Среди тех женщин будет и Лина… Заплачет грудной ребенок, инстинктивно почувствовав своим маленьким сердечком что-то темное и страшное. К нему кто-то подойдет, начнет успокаивать, возьмет на руки… Но это будет не мама. Не такие руки, не такой запах, не такое лицо… А та будет лежать в глубоком обмороке или биться в безголосом крике… А может, скажет просто и страшно: «Я знала… Я чувствовала…» И всем станет жутко от этой простоты — лучше бы заплакала, закричала, потеряла сознание…
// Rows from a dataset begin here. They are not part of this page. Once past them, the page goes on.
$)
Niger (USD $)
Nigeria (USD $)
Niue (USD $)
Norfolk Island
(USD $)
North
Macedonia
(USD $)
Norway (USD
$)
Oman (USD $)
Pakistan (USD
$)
А потом привезут его. Будет много цветов. Придут даже совершенно чужие люди. Наоборот, их соберется больше. Не будет друзей погибшего. Они останутся здесь, за шесть тысяч километров. Завтра могут точно так же привезти любого из них. Кто следующий?..
Проведут погибшего в последний путь, и время в доме остановится. Потянутся месяцы страшного ожидания. Кто-то жестокий и невидимый начнет подленько нашептывать на ухо: «А вдруг и твоего так? Как жить будешь? Кому нужен твой ребенок?..» И до чего же трудно вынести все это одной…
В соседних домах будет звенеть детский смех, папы выведут в выходной на прогулку детей, начнут кататься с ними на санках, играть… Там как текла размеренная мирная спокойная жизнь, такой она и останется. А здесь война. В одном доме на весь квартал…
Посмотрит вдова долгим взглядом на это мирное благополучие, и поплывет в глазах черный туман… С ее Витюшкой вот так играть будет некому…
Степанов тогда не знал еще, что через три года, за два дня до очередной скорбной даты — даты смерти Алешки Медведя — у него самого родится сын. Видно, не зря перед очередным рейдом, который состоится в апреле, ему приснится Лина с двумя малышами на руках… Алексей никогда не думал, что так сильно полюбит Сережку. «Дочку баловать буду, — говорил он раньше, — а сына воспитаю по-спартански». Но будет получаться все наоборот…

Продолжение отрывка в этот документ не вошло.